Exaucé Mayombo

Personal information
- Full name: Exaucé Mayombo
- Date of birth: 23 August 1990 (age 35)
- Place of birth: Berlin, Germany
- Height: 1.88 m (6 ft 2 in)
- Position: Forward

Youth career
- 0000–2006: SV Tasmania-Gropiusstadt 1973
- 2006–2008: VfL Wolfsburg
- 2008: Tennis Borussia Berlin
- 2008–2009: FC Carl Zeiss Jena

Senior career*
- Years: Team / Apps / (Gls)
- 2009–2011: FC Carl Zeiss Jena / 22 / (2)
- 2009–2011: FC Carl Zeiss Jena II / 37 / (20)
- 2011–2012: Dynamo Dresden II / 5 / (2)
- 2015–2016: Schönwalder SV / 6 / (0)
- 2017: FK Srbija Berlin II / 1 / (0)
- Total:  / 71 / (24)

= Exaucé Mayombo =

German-Congolese footballer

Exaucé Mayombo (born 23 August 1990) is a German–Congolese retired footballer who played as a centre forward.

== Career ==
Mayombo started his career in the youth section of the SV Tasmania-Gropiusstadt 1973. In July 2006 he scouted was by VfL Wolfsburg, but only 18 months later he moved back to his hometown and signed a contract with Tennis Borussia Berlin, where he scored five goals in seventeen games.
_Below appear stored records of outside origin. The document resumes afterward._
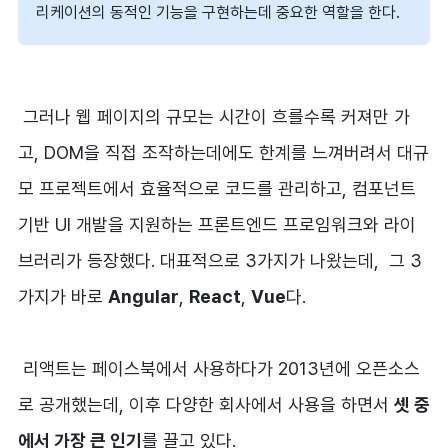
리케이션의 동적인 기능을 구현하는데 중요한 역할을 한다.
그러나 웹 페이지의 규모는 시간이 흐를수록 커져만 가
고, DOM을 직접 조작하는데에도 한계를 느껴버려서 대규
모 프로젝트에서 효율적으로 코드를 관리하고, 컴포넌트
기반 UI 개발을 지원하는 프론트엔드 프로임워크와 라이
브러리가 등장했다. 대표적으로 3가지가 나왔는데, 그 3
가지가 바로
Angular
,
React
,
Vue
다.
리액트는 페이스북에서 사용하다가 2013년에 오픈소스
로 공개했는데, 이후 다양한 회사에서 사용을 하면서
셋 중
에서 가장 큰 인기
를 끌고 있다.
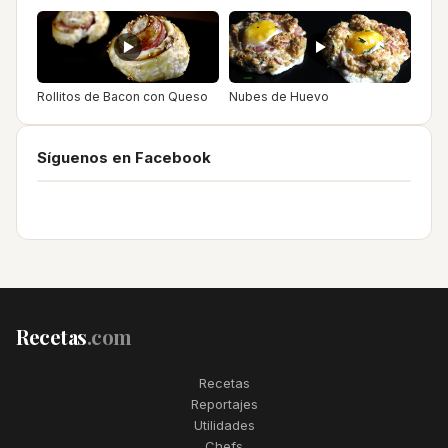
Rollitos de Bacon con Queso
Nubes de Huevo
Síguenos en Facebook
Recetas
.com
Recetas
Reportajes
Utilidades
Chefs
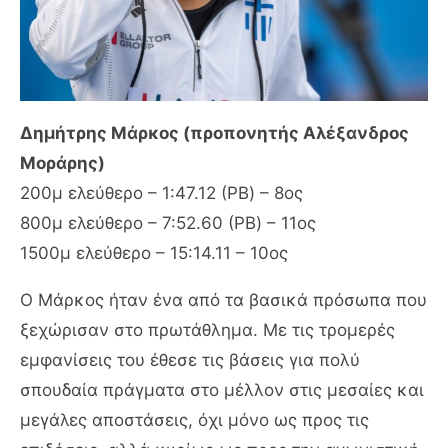
Δημήτρης Μάρκος (προπονητής Αλέξανδρος
Μοράρης)
200μ ελεύθερο – 1:47.12 (PB) – 8ος
800μ ελεύθερο – 7:52.60 (PB) – 11ος
1500μ ελεύθερο – 15:14.11 – 10ος
Ο Μάρκος ήταν ένα από τα βασικά πρόσωπα που
ξεχώρισαν στο πρωτάθλημα. Με τις τρομερές
εμφανίσεις του έθεσε τις βάσεις για πολύ
σπουδαία πράγματα στο μέλλον στις μεσαίες και
μεγάλες αποστάσεις, όχι μόνο ως προς τις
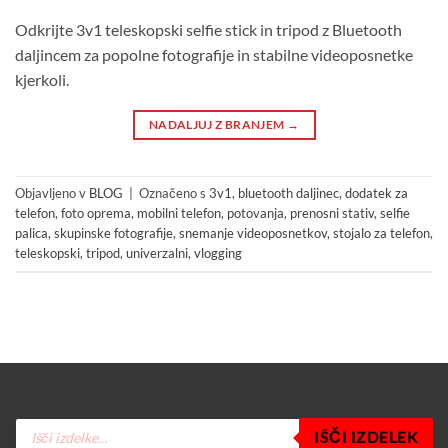
Odkrijte 3v1 teleskopski selfie stick in tripod z Bluetooth
daljincem za popolne fotografije in stabilne videoposnetke
kjerkoli.
NADALJUJ Z BRANJEM
→
Objavljeno v
BLOG
|
Označeno s
3v1
,
bluetooth daljinec
,
dodatek za
telefon
,
foto oprema
,
mobilni telefon
,
potovanja
,
prenosni stativ
,
selfie
palica
,
skupinske fotografije
,
snemanje videoposnetkov
,
stojalo za telefon
,
teleskopski
,
tripod
,
univerzalni
,
vlogging
Products
IŠČI IZDELEK
search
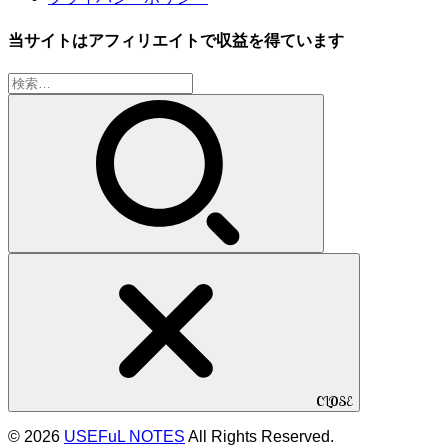
当サイトはアフィリエイトで収益を得ています
検
索:
CLOSE
© 2026
USEFuL NOTES
All Rights Reserved.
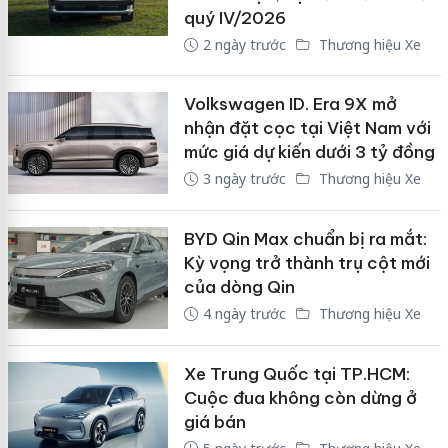
quý IV/2026
2 ngày trước
Thương hiệu Xe
Volkswagen ID. Era 9X mở
nhận đặt cọc tại Việt Nam với
mức giá dự kiến dưới 3 tỷ đồng
3 ngày trước
Thương hiệu Xe
BYD Qin Max chuẩn bị ra mắt:
Kỳ vọng trở thành trụ cột mới
của dòng Qin
4 ngày trước
Thương hiệu Xe
Xe Trung Quốc tại TP.HCM:
Cuộc đua không còn dừng ở
giá bán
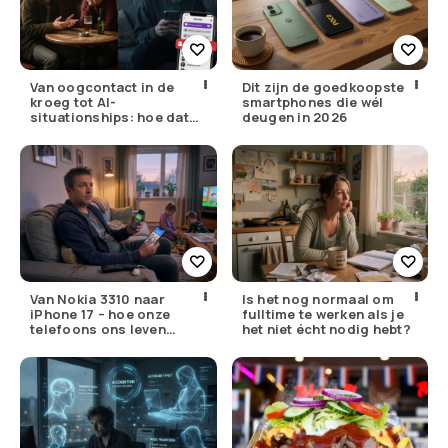
Van oogcontact in de
Dit zijn de goedkoopste
kroeg tot AI-
smartphones die wél
situationships: hoe daten
deugen in 2026
compleet is veranderd
Van Nokia 3310 naar
Is het nog normaal om
iPhone 17 – hoe onze
fulltime te werken als je
telefoons ons leven
het niet écht nodig hebt?
kaapten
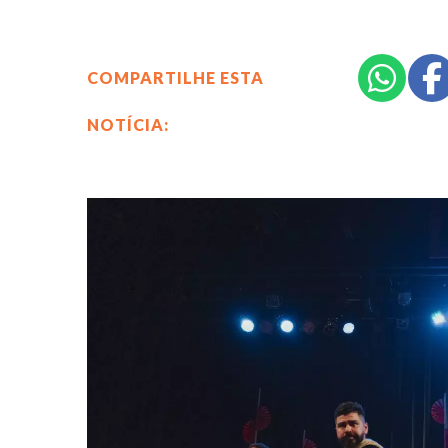
COMPARTILHE ESTA
NOTÍCIA:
In July 2008 Mayombo joined to FC Carl Zeiss Jena. After scoring six goals in eleven Under 19 Fußball-Bundesliga games he was promoted to the first team in January 2009. In August 2011 he left Jena and signed a contract with Dynamo Dresden II. He was released by Dynamo after one season, but returned to the club six months later.